* [Supplied records]:
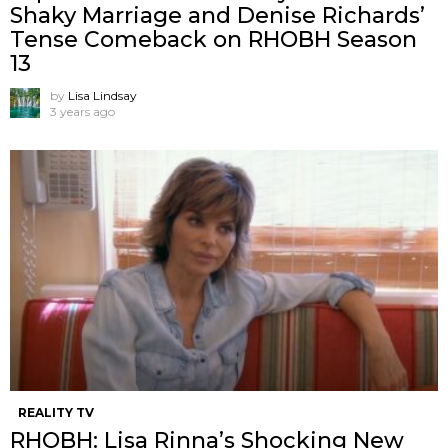
Shaky Marriage and Denise Richards’
Tense Comeback on RHOBH Season
13
by
Lisa Lindsay
3 years ago
REALITY TV
RHOBH: Lisa Rinna’s Shocking New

* [The problem]:
Go through the records, tally the lines holding the word "Lisa", and give only the tally.

* [Result of this task]:
2